● **Task goal**: Write each entry down again precisely, skipping nothing.

● **Records provided**:
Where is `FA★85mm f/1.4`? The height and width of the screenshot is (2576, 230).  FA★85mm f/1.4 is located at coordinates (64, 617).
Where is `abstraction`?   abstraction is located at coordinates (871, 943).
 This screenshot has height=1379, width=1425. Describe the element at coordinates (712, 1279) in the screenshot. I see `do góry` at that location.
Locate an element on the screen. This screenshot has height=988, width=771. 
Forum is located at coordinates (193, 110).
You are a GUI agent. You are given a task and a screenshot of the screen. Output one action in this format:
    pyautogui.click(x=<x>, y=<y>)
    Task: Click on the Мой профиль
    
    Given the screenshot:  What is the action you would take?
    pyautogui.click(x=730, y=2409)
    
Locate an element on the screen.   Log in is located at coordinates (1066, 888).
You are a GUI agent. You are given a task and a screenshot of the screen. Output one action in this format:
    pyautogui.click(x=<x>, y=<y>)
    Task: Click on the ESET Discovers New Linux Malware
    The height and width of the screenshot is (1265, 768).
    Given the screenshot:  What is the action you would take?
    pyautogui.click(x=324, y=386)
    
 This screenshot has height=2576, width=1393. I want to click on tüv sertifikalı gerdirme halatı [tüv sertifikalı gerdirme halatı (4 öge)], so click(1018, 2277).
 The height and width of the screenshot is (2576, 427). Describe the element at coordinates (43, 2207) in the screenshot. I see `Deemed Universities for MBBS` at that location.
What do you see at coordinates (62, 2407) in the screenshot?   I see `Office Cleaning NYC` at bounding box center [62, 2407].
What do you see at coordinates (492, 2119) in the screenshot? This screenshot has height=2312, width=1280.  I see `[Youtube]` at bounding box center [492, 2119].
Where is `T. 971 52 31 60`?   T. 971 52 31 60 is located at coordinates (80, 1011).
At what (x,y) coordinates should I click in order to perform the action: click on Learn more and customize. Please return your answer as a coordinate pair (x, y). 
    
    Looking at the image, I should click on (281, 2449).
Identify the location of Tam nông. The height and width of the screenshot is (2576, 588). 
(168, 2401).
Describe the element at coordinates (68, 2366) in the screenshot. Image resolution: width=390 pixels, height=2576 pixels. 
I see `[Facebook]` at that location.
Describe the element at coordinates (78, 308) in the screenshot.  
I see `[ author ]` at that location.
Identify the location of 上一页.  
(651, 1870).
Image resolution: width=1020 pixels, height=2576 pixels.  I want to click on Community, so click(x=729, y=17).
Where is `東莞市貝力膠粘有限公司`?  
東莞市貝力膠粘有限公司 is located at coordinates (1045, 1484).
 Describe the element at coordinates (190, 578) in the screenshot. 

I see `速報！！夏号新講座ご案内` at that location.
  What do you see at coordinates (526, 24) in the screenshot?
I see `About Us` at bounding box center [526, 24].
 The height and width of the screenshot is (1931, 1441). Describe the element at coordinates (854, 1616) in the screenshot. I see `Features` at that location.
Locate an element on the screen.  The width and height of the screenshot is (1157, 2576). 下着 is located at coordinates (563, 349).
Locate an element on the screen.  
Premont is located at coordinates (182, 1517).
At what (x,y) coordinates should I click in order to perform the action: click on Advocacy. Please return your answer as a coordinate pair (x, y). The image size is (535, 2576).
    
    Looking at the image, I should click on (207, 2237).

● **Finished exercise**:
Where is `FA★85mm f/1.4`? The height and width of the screenshot is (2576, 230).  FA★85mm f/1.4 is located at coordinates (64, 617).
Where is `abstraction`?   abstraction is located at coordinates (871, 943).
 This screenshot has height=1379, width=1425. Describe the element at coordinates (712, 1279) in the screenshot. I see `do góry` at that location.
Locate an element on the screen. This screenshot has height=988, width=771. 
Forum is located at coordinates (193, 110).
You are a GUI agent. You are given a task and a screenshot of the screen. Output one action in this format:
    pyautogui.click(x=<x>, y=<y>)
    Task: Click on the Мой профиль
    
    Given the screenshot:  What is the action you would take?
    pyautogui.click(x=730, y=2409)
    
Locate an element on the screen.   Log in is located at coordinates (1066, 888).
You are a GUI agent. You are given a task and a screenshot of the screen. Output one action in this format:
    pyautogui.click(x=<x>, y=<y>)
    Task: Click on the ESET Discovers New Linux Malware
    The height and width of the screenshot is (1265, 768).
    Given the screenshot:  What is the action you would take?
    pyautogui.click(x=324, y=386)
    
 This screenshot has height=2576, width=1393. I want to click on tüv sertifikalı gerdirme halatı [tüv sertifikalı gerdirme halatı (4 öge)], so click(1018, 2277).
 The height and width of the screenshot is (2576, 427). Describe the element at coordinates (43, 2207) in the screenshot. I see `Deemed Universities for MBBS` at that location.
What do you see at coordinates (62, 2407) in the screenshot?   I see `Office Cleaning NYC` at bounding box center [62, 2407].
What do you see at coordinates (492, 2119) in the screenshot? This screenshot has height=2312, width=1280.  I see `[Youtube]` at bounding box center [492, 2119].
Where is `T. 971 52 31 60`?   T. 971 52 31 60 is located at coordinates (80, 1011).
At what (x,y) coordinates should I click in order to perform the action: click on Learn more and customize. Please return your answer as a coordinate pair (x, y). 
    
    Looking at the image, I should click on (281, 2449).
Identify the location of Tam nông. The height and width of the screenshot is (2576, 588). 
(168, 2401).
Describe the element at coordinates (68, 2366) in the screenshot. Image resolution: width=390 pixels, height=2576 pixels. 
I see `[Facebook]` at that location.
Describe the element at coordinates (78, 308) in the screenshot.  
I see `[ author ]` at that location.
Identify the location of 上一页.  
(651, 1870).
Image resolution: width=1020 pixels, height=2576 pixels.  I want to click on Community, so click(x=729, y=17).
Where is `東莞市貝力膠粘有限公司`?  
東莞市貝力膠粘有限公司 is located at coordinates (1045, 1484).
 Describe the element at coordinates (190, 578) in the screenshot. 

I see `速報！！夏号新講座ご案内` at that location.
  What do you see at coordinates (526, 24) in the screenshot?
I see `About Us` at bounding box center [526, 24].
 The height and width of the screenshot is (1931, 1441). Describe the element at coordinates (854, 1616) in the screenshot. I see `Features` at that location.
Locate an element on the screen.  The width and height of the screenshot is (1157, 2576). 下着 is located at coordinates (563, 349).
Locate an element on the screen.  
Premont is located at coordinates (182, 1517).
At what (x,y) coordinates should I click in order to perform the action: click on Advocacy. Please return your answer as a coordinate pair (x, y). The image size is (535, 2576).
    
    Looking at the image, I should click on (207, 2237).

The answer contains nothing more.